The bride of Space Ghost. The unlikeliest Wu- Tang Clan reserve member.
The Republic of Iceland's unofficial ambassador. And — lest we not forget — The Sugarcubes' belle dame sans normalit. Whatever otherworldly persona Ms.
Gwen Stefani's willingness to legally bind herself to Gavin Rosdale doesn't diminish the sexiness at her core. There's actually a traceable rise to her allure.
During No Doubt's formative days, she literally was just a girl, interchangeable with any adorable punk chick hanging out at some Anaheim skate park. Tragic Kingdom saw her morph into a pop- rock poster girl and that kick started her ascension; watch those videos for . But it wasn't until lead Rock Steady single . No Doubt's pop- to- dub transformation finally gave the honey in her voice just the right amount of bitterness.

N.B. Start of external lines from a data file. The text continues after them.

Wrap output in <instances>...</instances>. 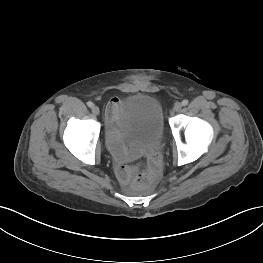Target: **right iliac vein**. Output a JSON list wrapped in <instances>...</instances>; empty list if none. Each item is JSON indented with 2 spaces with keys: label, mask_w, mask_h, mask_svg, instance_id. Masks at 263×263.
<instances>
[{
  "label": "right iliac vein",
  "mask_w": 263,
  "mask_h": 263,
  "mask_svg": "<svg viewBox=\"0 0 263 263\" xmlns=\"http://www.w3.org/2000/svg\"><path fill=\"white\" fill-rule=\"evenodd\" d=\"M92 112H93L94 115H99V113H100L99 107L98 106H93L92 107Z\"/></svg>",
  "instance_id": "1"
}]
</instances>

Though she played muse for Bob Dylan, Jim Morrison, Iggy Pop and the Rolling Stones, her collaborations with the Velvet Undergound cemented her place in history.
She'd managed to kick her heroin habit just before she died in a motorcycle crash. Those baby- doll eyes and that velvet voice will always make you breathe a little heavier. Do not argue with us. We know who does and does not look good in jeans and Chrissie Hynde is the reigning deity of looking good in jeans.
It is convenient that she also rocks hard.